If you’re trying to shed pounds, don’t cut carbs — certain ones anyway. Dietary fiber called resistant starch is earning a reputation for fighting flab because of its indigestible qualities. Studies find that resistant starches help you feel full. Other research suggests intestinal fermentation produces butyrate, a beneficial fatty acid that may contribute to weight loss. One condition: This nutritional hero gains its superpowers when cooled, so serve at room temperature or out of the fridge.
Potatoes: Once blacklisted as a glycemic nightmare, spuds are back in style thanks to resistant starch. Go with a low-fat white or sweet potato salad, or a chilled red potato soup.
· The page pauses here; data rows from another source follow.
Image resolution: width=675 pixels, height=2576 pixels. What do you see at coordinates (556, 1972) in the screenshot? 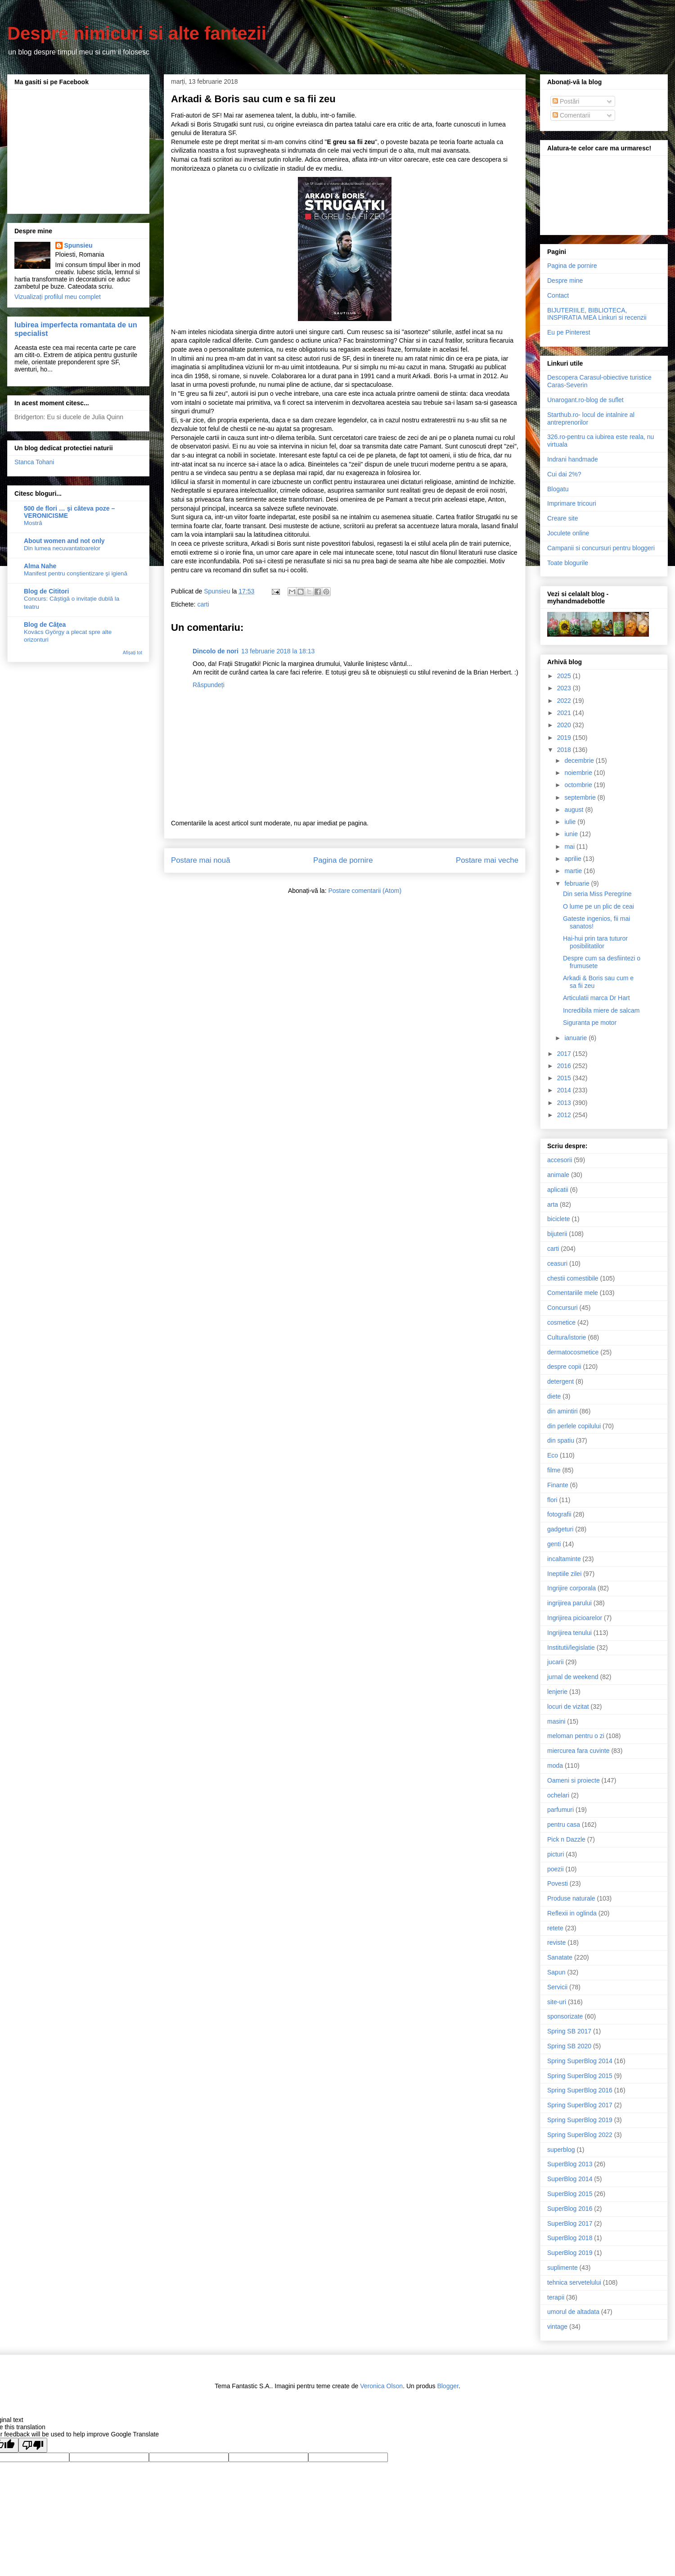
I see `Sapun` at bounding box center [556, 1972]. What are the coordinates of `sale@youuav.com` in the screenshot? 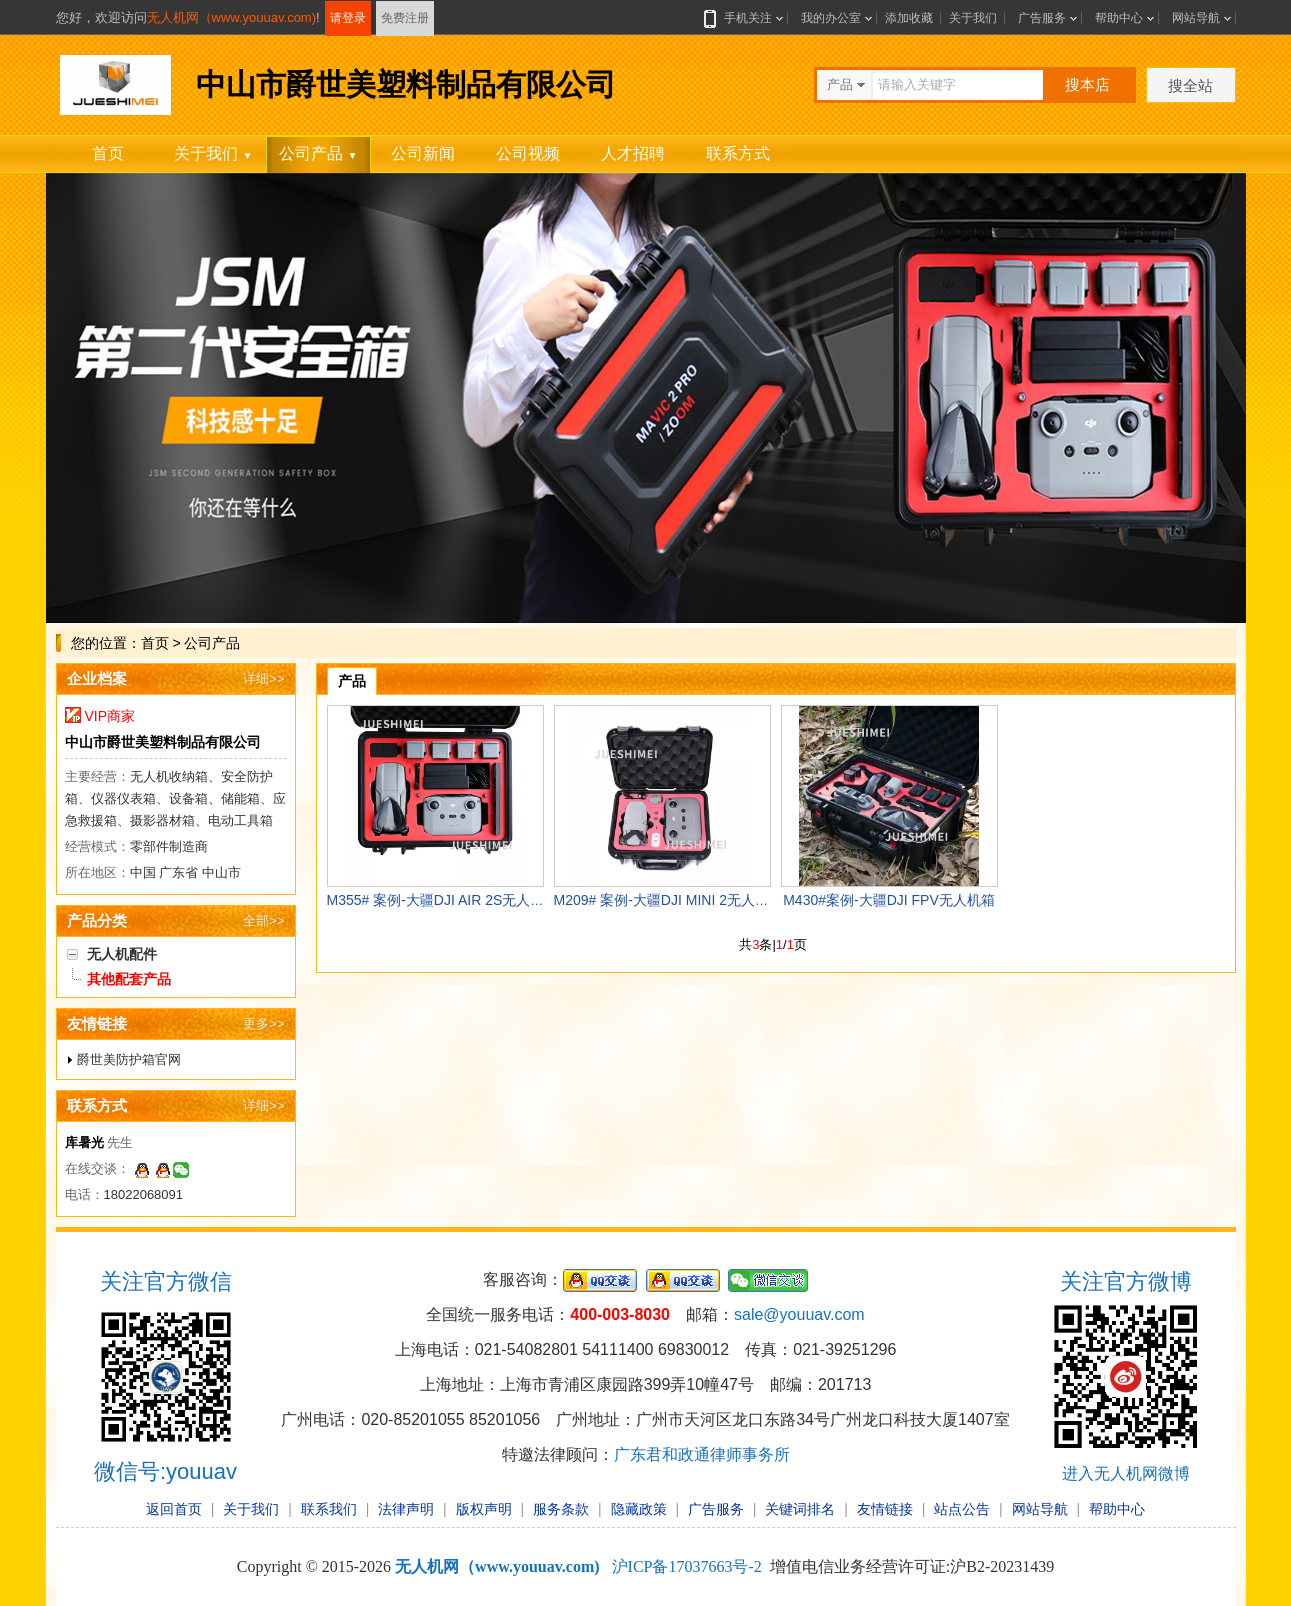 It's located at (799, 1314).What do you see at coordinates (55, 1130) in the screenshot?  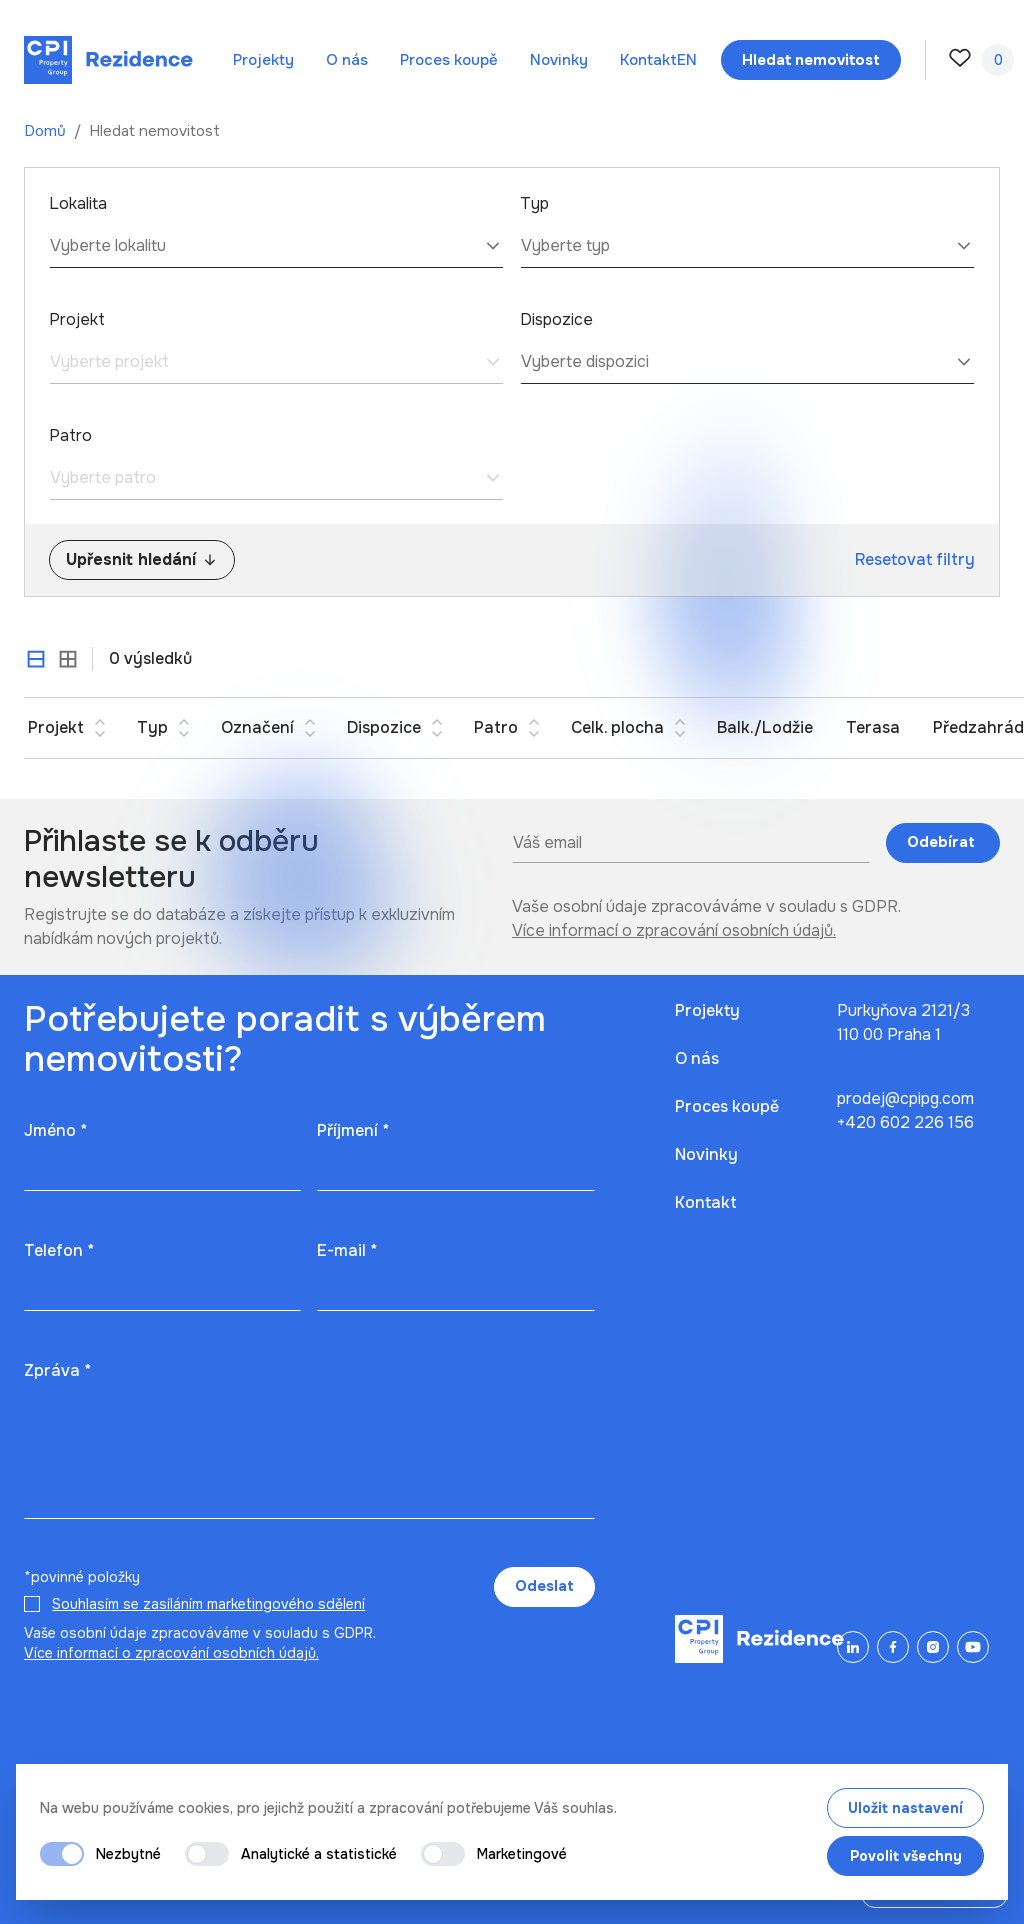 I see `Jméno *` at bounding box center [55, 1130].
Corn: Often shunned as a high-sugar crop, corn drives the bandwagon of resistant starch. Not only can you acquire the specialty fiber from corn in its natural state, you’ll also find it fortifying many foods in the form of Hi-Maize, a resistant starch powder made from corn (look for it in health food stores or online to use in place of flour). If you want to enjoy the actual kernels, sprinkle into fresh salsa or add to a taco salad.
Beans: The protein power of beans begs to be added to any hot dish. But it’s a low-calorie carb you should eat fresh. Try hummus spreads or pinto bean dip with vegetables.